Set up SCIM provisioning with Microsoft Azure AD, now renamed to Microsoft Entra ID.
Note: Lattice does not have an official integration with Azure. These are guidelines to help you if you wish to create a custom integration.
Having a custom Azure integration with Lattice Lattice allows you to automatically configure Azure to send user profile updates to Lattice using SCIM. The supported features include:
- Create Users: When a user is created or activated in Azure, they will automatically be created or reactivated in Lattice.
- Update User Attributes: When a user attribute is changed in Azure, the corresponding user profile in Lattice will automatically be updated.
- Deactivate Users: When a user is deactivated or disabled in Azure, the corresponding user in Lattice will automatically be deactivated.
Before you start
As this is a custom integration, there are limitations such as some fields will not be synced or that we will need extra steps in order to create a connection:
- If you want to deactivate users, be sure to append your SCIM tenant URL with aadOptscim062020. For example, https://api.latticehq.com/scim/v2?aadOptscim062020. Please note that aadOptscim062020 is specific to Azure. Please do not append this if you are using another SCIM provider.

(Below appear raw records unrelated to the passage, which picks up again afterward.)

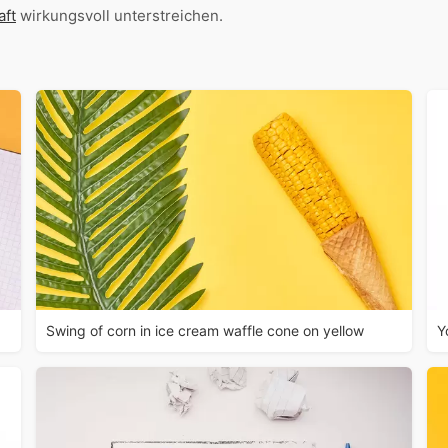
aft
wirkungsvoll unterstreichen.
Swing of corn in ice cream waffle cone on yellow
Y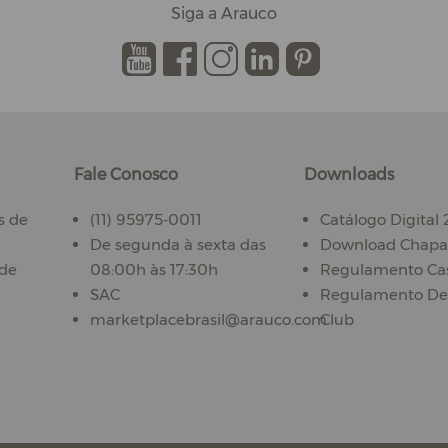
Siga a Arauco
.
.
.
.
.
Fale Conosco
Downloads
s de
(11) 95975-0011
Catálogo Digital
De segunda à sexta das
Download Chapas
ade
08:00h às 17:30h
Regulamento Ca
SAC
Regulamento De
marketplacebrasil@arauco.com
Club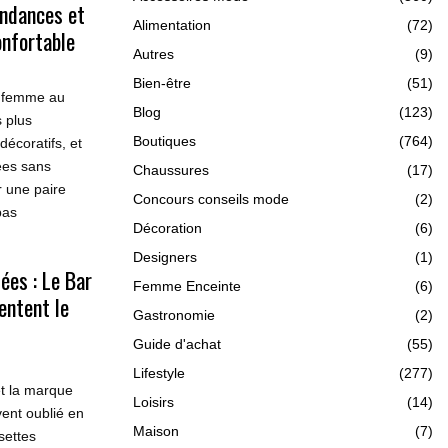
ndances et
Alimentation
(72)
onfortable
Autres
(9)
Bien-être
(51)
r femme au
Blog
(123)
 plus
Boutiques
(764)
écoratifs, et
ées sans
Chaussures
(17)
r une paire
Concours conseils mode
(2)
pas
Décoration
(6)
Designers
(1)
ées : Le Bar
Femme Enceinte
(6)
entent le
Gastronomie
(2)
Guide d'achat
(55)
Lifestyle
(277)
t la marque
Loisirs
(14)
vent oublié en
Maison
(7)
settes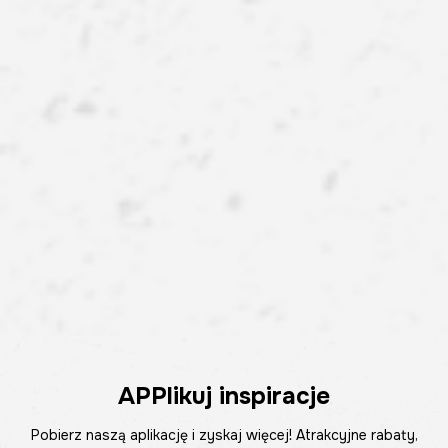
APPlikuj inspiracje
Pobierz naszą aplikację i zyskaj więcej! Atrakcyjne rabaty,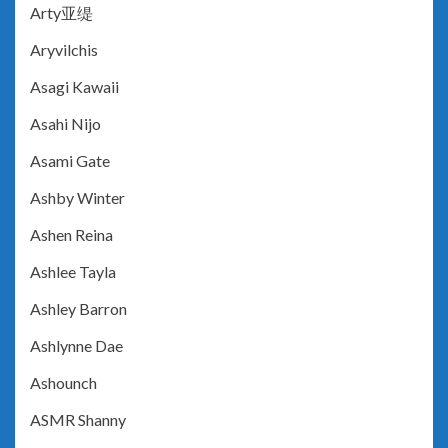
Arty亚缇
Aryvilchis
Asagi Kawaii
Asahi Nijo
Asami Gate
Ashby Winter
Ashen Reina
Ashlee Tayla
Ashley Barron
Ashlynne Dae
Ashounch
ASMR Shanny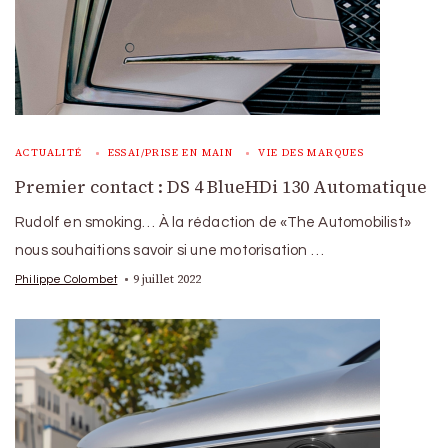
ACTUALITÉ
ESSAI/PRISE EN MAIN
VIE DES MARQUES
Premier contact : DS 4 BlueHDi 130 Automatique
Rudolf en smoking… À la rédaction de «The Automobilist»
nous souhaitions savoir si une motorisation …
9 juillet 2022
Philippe Colombet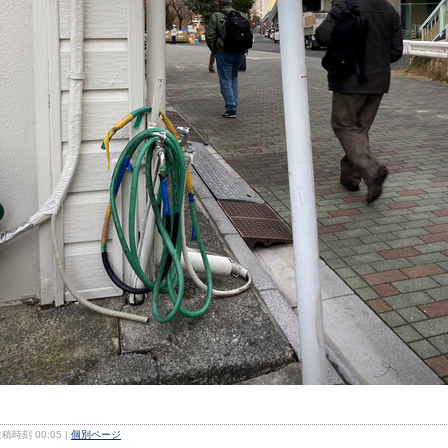
稿時刻 00:05
|
個別ページ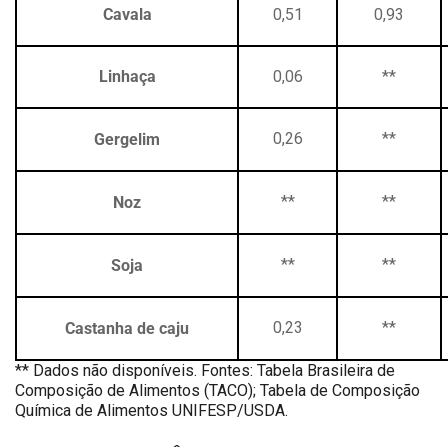
Cavala
0,51
0,93
Linhaça
0,06
**
Gergelim
0,26
**
Noz
**
**
Soja
**
**
Castanha de caju
0,23
**
** Dados não disponíveis. Fontes: Tabela Brasileira de
Composição de Alimentos (TACO); Tabela de Composição
Química de Alimentos UNIFESP/USDA.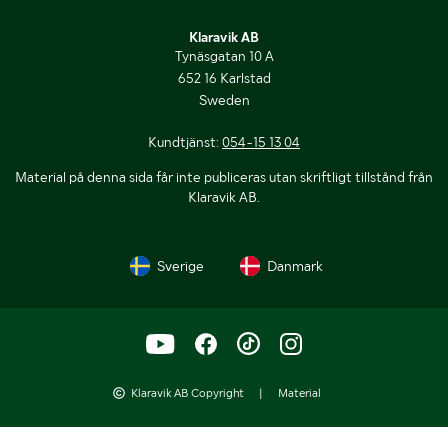
Klaravik AB
Tynäsgatan 10 A
652 16 Karlstad
Sweden
Kundtjänst:
054-15 13 04
Material på denna sida får inte publiceras utan skriftligt tillstånd från
Klaravik AB.
Sverige
Danmark
Klaravik AB Copyright
|
Material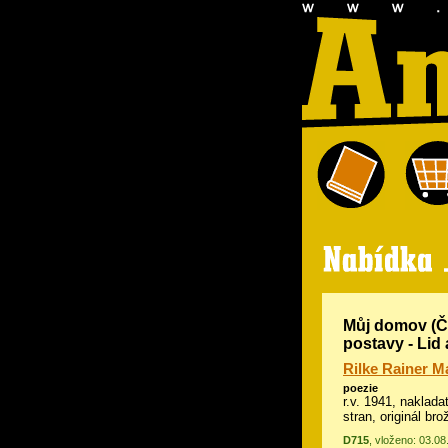
Můj domov (Čt
postavy - Lid
Rilke Rainer M
poezie
r.v. 1941, nakladat
stran, originál br
D715
, vloženo: 03.08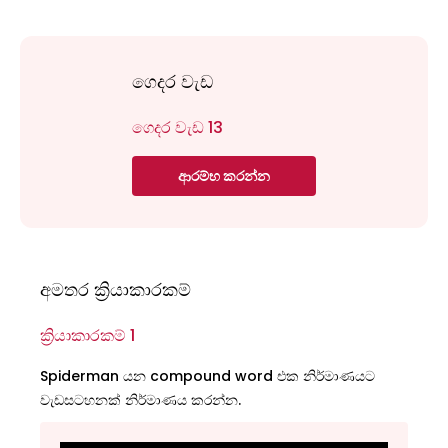
ගෙදර වැඩ
ගෙදර වැඩ 13
ආරම්භ කරන්න
අමතර ක්‍රියාකාරකම්
ක්‍රියාකාරකම් 1
Spiderman යන compound word එක නිර්මාණයට
වැඩසටහනක් නිර්මාණය කරන්න.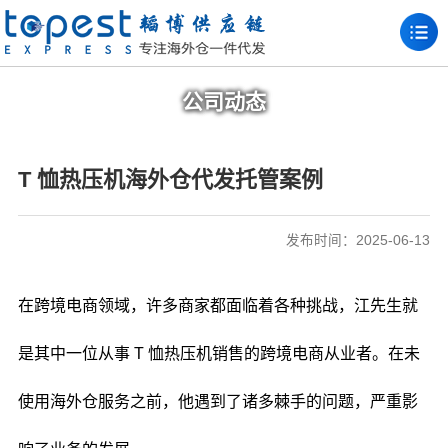
公司动态
T 恤热压机海外仓代发托管案例
发布时间：2025-06-13
在跨境电商领域，许多商家都面临着各种挑战，江先生就
是其中一位从事 T 恤热压机销售的跨境电商从业者。在未
使用海外仓服务之前，他遇到了诸多棘手的问题，严重影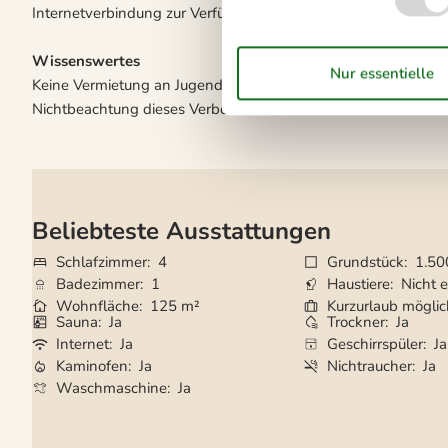
Internetverbindung zur Verfügung.
Wissenswertes
Keine Vermietung an Jugendgruppen, in denen alle 15-25 Jahre
Nichtbeachtung dieses Verbots wird eine Gebühr von mindes
Beliebteste Ausstattungen
Schlafzimmer
4
Grundstück
1.50
Badezimmer
1
Haustiere
Nicht e
Wohnfläche
125 m²
Kurzurlaub mögli
Sauna
Ja
Trockner
Ja
Internet
Ja
Geschirrspüler
Ja
Kaminofen
Ja
Nichtraucher
Ja
Waschmaschine
Ja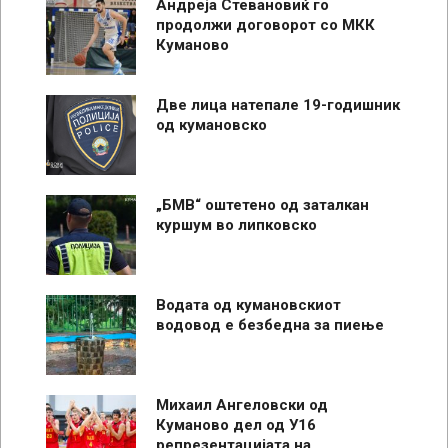
Андреја Стевановиќ го
продолжи договорот со МКК
Куманово
Две лица натепале 19-годишник
од кумановско
„БМВ“ оштетено од заталкан
куршум во липковско
Водата од кумановскиот
водовод е безбедна за пиење
Михаил Ангеловски од
Куманово дел од У16
репрезентацијата на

- Lattice’s SCIM API does not yet support SCIM Groups, SCIM Bulk Updates, Azure patch or filter options in attribute mapping.

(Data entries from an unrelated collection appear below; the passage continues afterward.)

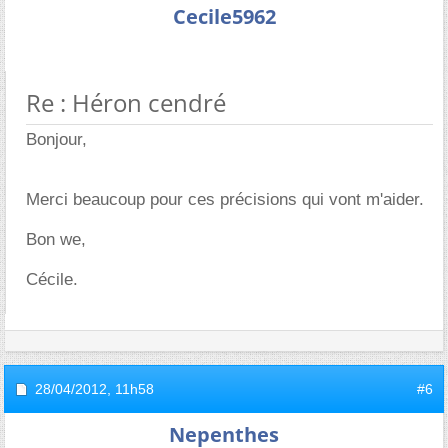
Cecile5962
Re : Héron cendré
Bonjour,
Merci beaucoup pour ces précisions qui vont m'aider.
Bon we,
Cécile.
28/04/2012,
11h58
#6
Nepenthes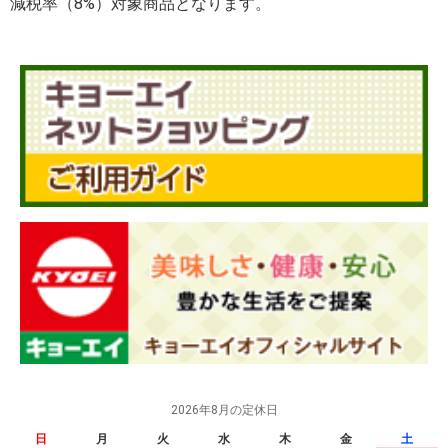
減税率（8%）対象商品となります。
2026年8月の定休日
日
月
火
水
木
金
土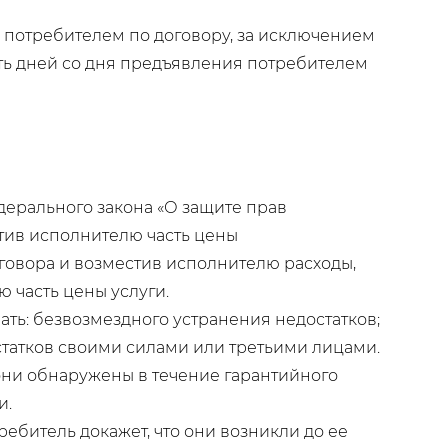
 потребителем по договору, за исключением
ять дней со дня предъявления потребителем
дерального закона «О защите прав
атив исполнителю часть цены
говора и возместив исполнителю расходы,
 часть цены услуги.
ть: безвозмездного устранения недостатков;
татков своими силами или третьими лицами.
 они обнаружены в течение гарантийного
и.
ребитель докажет, что они возникли до ее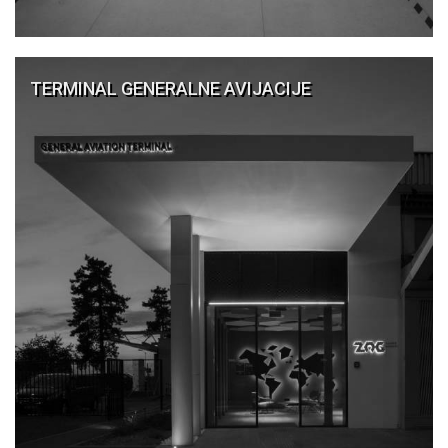
TERMINAL GENERALNE AVIJACIJE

- Mapping to the default Job Architecture fields and Compensation fields is currently not available.
- In order to map the manager field, follow these steps.
- Some default attributes contain filters and will need to be removed.

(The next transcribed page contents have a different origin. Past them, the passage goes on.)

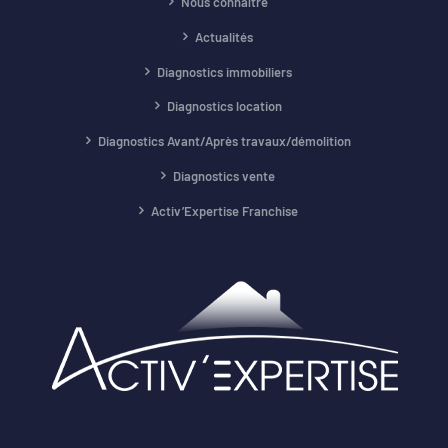
Nous connaître
Actualités
Diagnostics immobiliers
Diagnostics location
Diagnostics Avant/Après travaux/démolition
Diagnostics vente
Activ’Expertise Franchise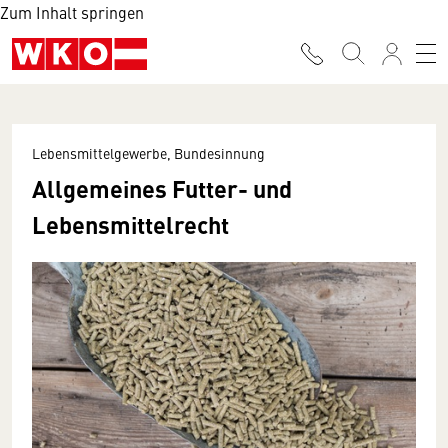
Zum Inhalt springen
Lebensmittelgewerbe, Bundesinnung
Allgemeines Futter- und
Lebensmittelrecht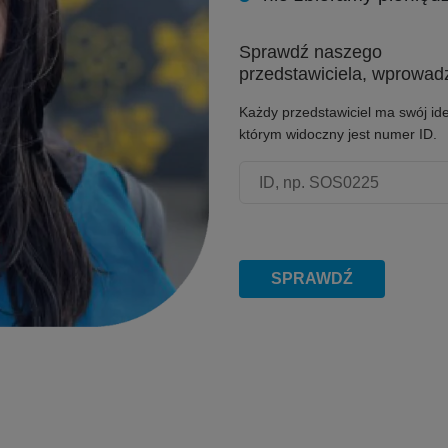
Sprawdź naszego
przedstawiciela, wprowadz
Każdy przedstawiciel ma swój ide
którym widoczny jest numer ID.
Numer ID przedstawiciela
SPRAWDŹ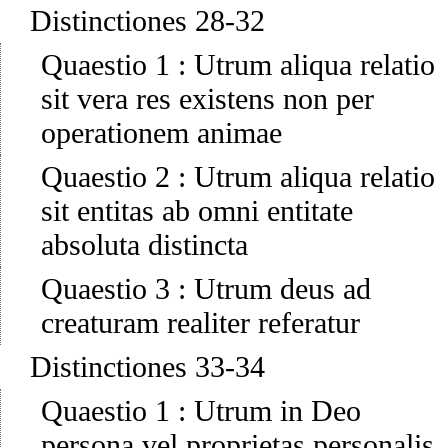
Distinctiones 28-32
Quaestio 1
:
Utrum aliqua relatio
sit vera res existens non per
operationem animae
Quaestio 2
:
Utrum aliqua relatio
sit entitas ab omni entitate
absoluta distincta
Quaestio 3
:
Utrum deus ad
creaturam realiter referatur
Distinctiones 33-34
Quaestio 1
:
Utrum in Deo
persona vel proprietas personalis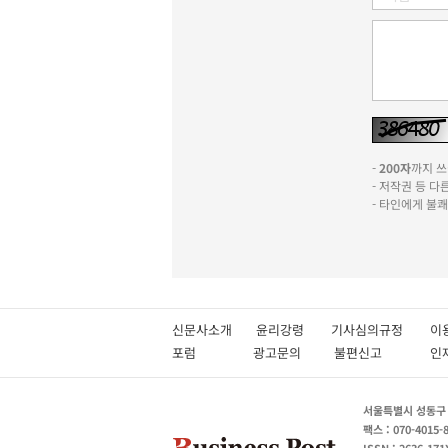
-
200자
까지 쓰실
- 저작권 등 
- 타인에게 불
신문사소개
윤리강령
기사심의규정
이
포럼
광고문의
불편신고
서울특별시 성동구 성
팩스 : 070-4015-
ISSN : 2636-171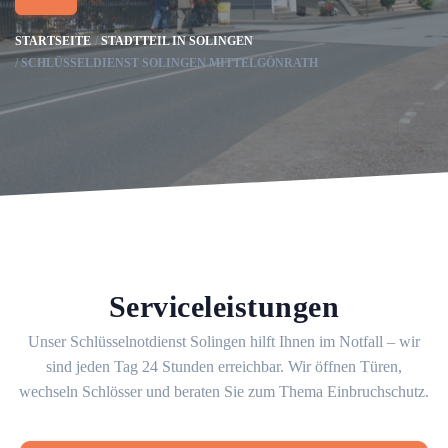
STARTSEITE
STADTTEIL IN SOLINGEN
SCHLÜSSELDIENST SOLINGEN MITTELGÖNRATH
Serviceleistungen
Unser Schlüsselnotdienst Solingen hilft Ihnen im Notfall – wir
sind jeden Tag 24 Stunden erreichbar. Wir öffnen Türen,
wechseln Schlösser und beraten Sie zum Thema Einbruchschutz.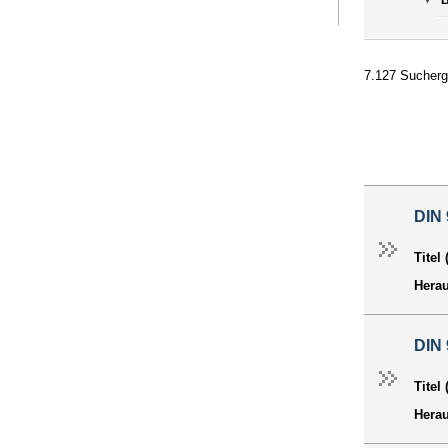
B
7.127 Sucherg
DIN 
Titel
Hera
DIN 
Titel
Hera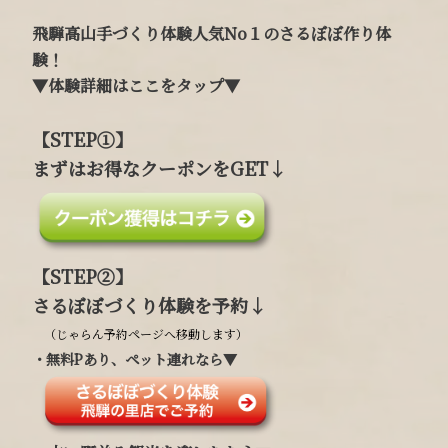
飛騨高山手づくり体験人気No１のさるぼぼ作り体
験！
▼体験詳細はここをタップ▼
【STEP①】
まずはお得なクーポンをGET↓
【
STEP②
】
さるぼぼづくり体験を予約↓
（じゃらん予約ページへ移動します）
・無料Pあり、ペット連れなら▼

- Learn more about known issues for application provisioning in Azure Active Directory
Create a Custom Enterprise Application in Azure
- In Azure portal, go to Azure Active Directory.
- On the left panel, go to Enterprise applications > All applications > click New application.
- Click + Create your own application.
- Enter the name of your app (i.e. Lattice SCIM).
- Under What are you looking to do with your application, select Integrate any other application you don't find in the gallery (Non-gallery).
- Select Create.
- Under Getting Started, follow step 1. Assign users and groups
Enable provisioning for the custom Lattice SCIM application
Once user and group records have been assigned to the custom Lattice SCIM application, you can proceed to provision user accounts.
- While still on your custom Lattice application page, navigate to Provisioning > click Get started.
- Click on the Provisioning Mode dropdown and select the desired option.
- Manual: User and group entities will only be pushed to Lattice if synced manually
- Automatic (recommended): User and group entities are pushed to Lattice every 45 minutes
- If automatic provisioning is enabled, you must enter the following Lattice SCIM API details:
- Select Test Connection to ensure the credentials are authorized to enable provisioning.
- After receiving a successful test, select Save.
- (Optional) Configure additional Mappings and provisioning Settings.